→ **Task details**
Your answer should be a single number: how many lines of the material below contain "trois".

→ **Data in this exercise**
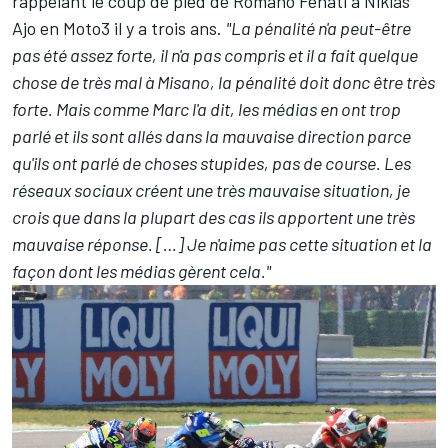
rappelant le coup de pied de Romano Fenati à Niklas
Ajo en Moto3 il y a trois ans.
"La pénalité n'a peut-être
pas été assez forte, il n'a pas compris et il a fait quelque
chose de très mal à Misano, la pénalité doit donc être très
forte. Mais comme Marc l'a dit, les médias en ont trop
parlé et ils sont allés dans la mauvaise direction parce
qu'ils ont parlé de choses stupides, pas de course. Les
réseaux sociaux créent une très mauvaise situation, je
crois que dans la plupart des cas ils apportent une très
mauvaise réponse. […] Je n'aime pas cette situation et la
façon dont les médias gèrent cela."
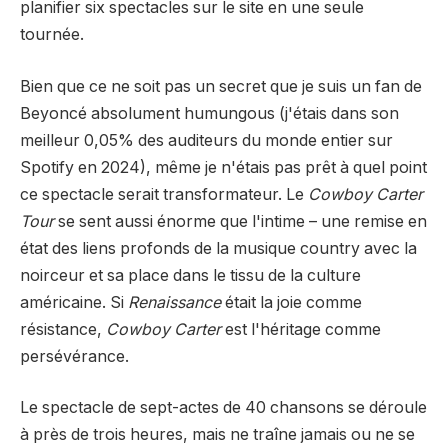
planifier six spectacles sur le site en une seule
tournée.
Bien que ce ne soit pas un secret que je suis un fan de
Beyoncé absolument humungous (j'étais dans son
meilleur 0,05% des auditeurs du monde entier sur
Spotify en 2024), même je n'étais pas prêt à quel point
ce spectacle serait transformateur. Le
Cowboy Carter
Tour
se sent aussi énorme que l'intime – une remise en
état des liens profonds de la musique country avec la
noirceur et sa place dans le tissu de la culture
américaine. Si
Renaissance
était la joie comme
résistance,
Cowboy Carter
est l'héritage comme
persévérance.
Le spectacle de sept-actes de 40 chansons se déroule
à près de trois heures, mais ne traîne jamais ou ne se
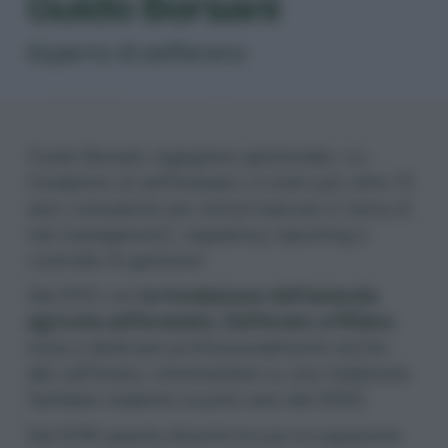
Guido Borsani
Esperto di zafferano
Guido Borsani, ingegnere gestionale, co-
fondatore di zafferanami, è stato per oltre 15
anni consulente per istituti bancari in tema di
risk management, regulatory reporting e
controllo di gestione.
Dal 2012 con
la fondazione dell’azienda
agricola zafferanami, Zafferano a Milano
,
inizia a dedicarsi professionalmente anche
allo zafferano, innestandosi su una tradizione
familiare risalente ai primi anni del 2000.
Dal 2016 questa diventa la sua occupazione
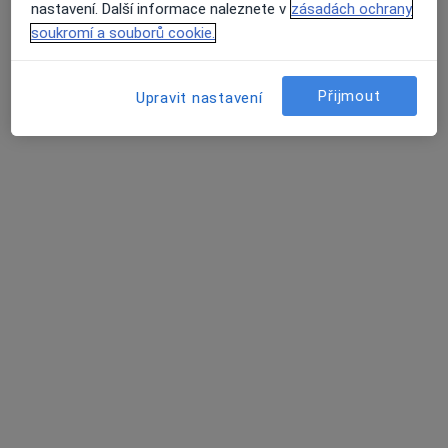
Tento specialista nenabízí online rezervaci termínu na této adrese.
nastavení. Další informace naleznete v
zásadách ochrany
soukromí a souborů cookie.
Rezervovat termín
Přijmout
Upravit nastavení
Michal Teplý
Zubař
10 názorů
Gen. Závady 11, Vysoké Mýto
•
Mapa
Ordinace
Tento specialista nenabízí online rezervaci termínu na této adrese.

→ **Answer to this task**
2